I thought last fall that corn-husking came as near being monotonous work, as any I had ever done in the country. I presume in the great corn-fields of the West, where the husking goes on for weeks at a time, it probably does grow really monotonous. But I soon found that there was a curious counter-reward attending even a process as repetitive as this.
I remember one afternoon in particular. It was brisk and cool with ragged clouds like flung pennants in a poverty-stricken sky, and the hills were a hazy brown, rather sad to see, and in one of the apple trees at the edge of the meadow the crows were holding their mournful autumn parliament.
At such work as this one's mind often drops asleep, or at least goes dreaming, except for the narrow margin of awareness required for the simple processes of the hands. Its orders have indeed been given: you must kneel here, pull aside the stalks one by one, rip down the husks, and twist off the ear—and there is the pile for the stripped stalks, and here the basket for the gathered corn, and these processes infinitely repeated.
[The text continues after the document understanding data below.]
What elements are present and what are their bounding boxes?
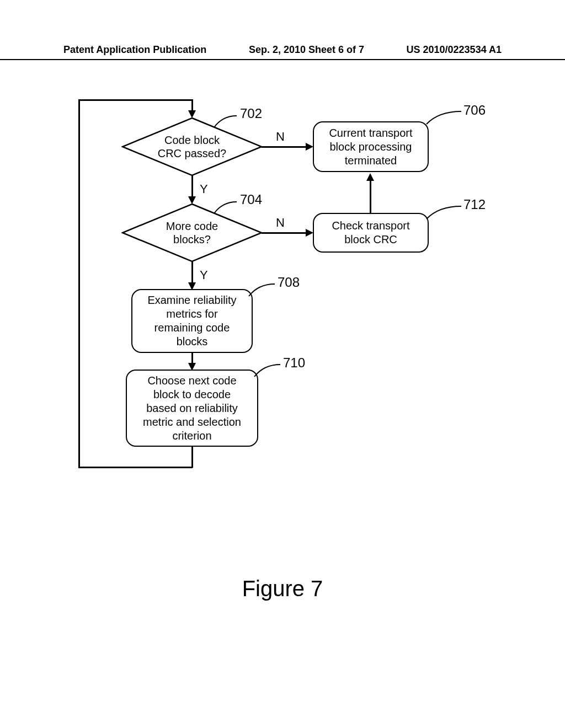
process-708-line3: remaining code bbox=[147, 321, 236, 335]
ref-706: 706 bbox=[463, 103, 486, 118]
process-706-line1: Current transport bbox=[329, 126, 412, 140]
process-710-line5: criterion bbox=[143, 429, 241, 443]
ref-704: 704 bbox=[240, 192, 262, 207]
header-center: Sep. 2, 2010 Sheet 6 of 7 bbox=[249, 44, 364, 56]
arrow-704-712-head bbox=[306, 229, 313, 237]
leader-706 bbox=[425, 109, 463, 126]
process-710-line3: based on reliability bbox=[143, 402, 241, 415]
process-708-line2: metrics for bbox=[147, 307, 236, 321]
process-708-line4: blocks bbox=[147, 335, 236, 349]
decision-704-line2: blocks? bbox=[166, 233, 218, 246]
process-710-line2: block to decode bbox=[143, 388, 241, 402]
header-right: US 2010/0223534 A1 bbox=[407, 44, 502, 56]
loop-line-down bbox=[191, 447, 193, 468]
leader-704 bbox=[212, 199, 240, 215]
header-left: Patent Application Publication bbox=[63, 44, 206, 56]
loop-line-left bbox=[78, 467, 193, 468]
arrow-702-706-head bbox=[306, 143, 313, 151]
decision-704: More code blocks? bbox=[121, 203, 263, 263]
label-704-yes: Y bbox=[200, 268, 208, 282]
loop-line-top bbox=[78, 99, 193, 101]
decision-702: Code block CRC passed? bbox=[121, 117, 263, 176]
leader-702 bbox=[212, 113, 240, 129]
process-706: Current transport block processing termi… bbox=[313, 121, 429, 172]
arrow-712-706-line bbox=[370, 180, 371, 213]
page-header: Patent Application Publication Sep. 2, 2… bbox=[0, 44, 565, 60]
decision-704-line1: More code bbox=[166, 220, 218, 233]
leader-710 bbox=[253, 362, 283, 378]
loop-line-up bbox=[78, 99, 80, 468]
arrow-702-704-line bbox=[191, 175, 193, 199]
ref-712: 712 bbox=[463, 197, 486, 212]
arrow-712-706-head bbox=[366, 173, 374, 181]
label-702-no: N bbox=[276, 130, 285, 144]
decision-702-line2: CRC passed? bbox=[158, 147, 227, 160]
arrow-702-706-line bbox=[262, 146, 307, 148]
process-706-line2: block processing bbox=[329, 140, 412, 154]
process-708: Examine reliability metrics for remainin… bbox=[131, 289, 253, 353]
ref-710: 710 bbox=[283, 355, 305, 371]
ref-708: 708 bbox=[278, 275, 300, 290]
ref-702: 702 bbox=[240, 106, 262, 121]
process-710-line1: Choose next code bbox=[143, 374, 241, 388]
decision-702-line1: Code block bbox=[158, 133, 227, 147]
process-712: Check transport block CRC bbox=[313, 213, 429, 253]
process-712-line1: Check transport bbox=[332, 219, 409, 233]
process-708-line1: Examine reliability bbox=[147, 293, 236, 307]
process-710: Choose next code block to decode based o… bbox=[126, 370, 258, 447]
arrow-704-712-line bbox=[262, 232, 307, 234]
process-712-line2: block CRC bbox=[332, 233, 409, 247]
process-710-line4: metric and selection bbox=[143, 415, 241, 429]
label-702-yes: Y bbox=[200, 182, 208, 196]
arrow-704-708-line bbox=[191, 261, 193, 285]
leader-708 bbox=[247, 281, 278, 298]
process-706-line3: terminated bbox=[329, 154, 412, 168]
flowchart-diagram: Code block CRC passed? 702 N Current tra… bbox=[0, 94, 565, 590]
leader-712 bbox=[425, 204, 463, 221]
figure-title: Figure 7 bbox=[0, 576, 565, 601]
label-704-no: N bbox=[276, 216, 285, 230]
While all this is going on, the mind itself wanders off to its own far sweet pastures, upon its own dear adventures—or rests, or plays. It is in these times that most of the airy flying things of this beautiful world come home to us—things that heavy-footed reason never quite overtakes, nor stodgy knowledge ever knows. I think sometimes (as Sterne says) we thus intercept thoughts never intended for us at all, or uncover strange primitive memories of older times than these—racial memories.